**Required action**
Each line holding the word "чарками" must appear in the answer, copied from the entries.

Dataset excerpts
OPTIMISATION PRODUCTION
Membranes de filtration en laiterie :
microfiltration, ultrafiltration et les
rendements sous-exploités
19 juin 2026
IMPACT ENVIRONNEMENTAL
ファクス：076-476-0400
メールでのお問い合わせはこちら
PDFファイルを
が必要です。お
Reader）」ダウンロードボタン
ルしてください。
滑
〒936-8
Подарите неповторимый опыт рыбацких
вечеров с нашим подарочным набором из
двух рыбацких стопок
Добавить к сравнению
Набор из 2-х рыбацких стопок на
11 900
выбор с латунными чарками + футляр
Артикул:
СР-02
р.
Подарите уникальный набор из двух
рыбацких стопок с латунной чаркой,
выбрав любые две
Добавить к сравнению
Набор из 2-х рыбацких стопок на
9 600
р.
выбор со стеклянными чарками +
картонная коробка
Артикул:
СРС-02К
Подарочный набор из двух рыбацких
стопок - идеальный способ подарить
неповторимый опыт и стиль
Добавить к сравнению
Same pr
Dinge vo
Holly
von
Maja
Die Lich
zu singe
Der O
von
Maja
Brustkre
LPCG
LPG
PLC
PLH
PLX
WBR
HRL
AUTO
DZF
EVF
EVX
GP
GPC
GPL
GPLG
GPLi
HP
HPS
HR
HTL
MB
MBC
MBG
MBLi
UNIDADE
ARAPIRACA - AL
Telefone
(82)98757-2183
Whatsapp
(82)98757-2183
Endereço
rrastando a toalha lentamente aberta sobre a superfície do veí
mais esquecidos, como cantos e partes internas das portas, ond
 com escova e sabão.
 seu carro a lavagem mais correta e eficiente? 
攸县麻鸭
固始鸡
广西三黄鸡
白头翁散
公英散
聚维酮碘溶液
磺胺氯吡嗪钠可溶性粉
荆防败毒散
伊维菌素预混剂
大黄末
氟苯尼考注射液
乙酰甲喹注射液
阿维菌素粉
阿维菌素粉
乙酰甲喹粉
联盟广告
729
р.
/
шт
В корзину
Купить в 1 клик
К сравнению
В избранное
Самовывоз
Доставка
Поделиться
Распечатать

**Written reply**
выбор с латунными чарками + футляр
выбор со стеклянными чарками +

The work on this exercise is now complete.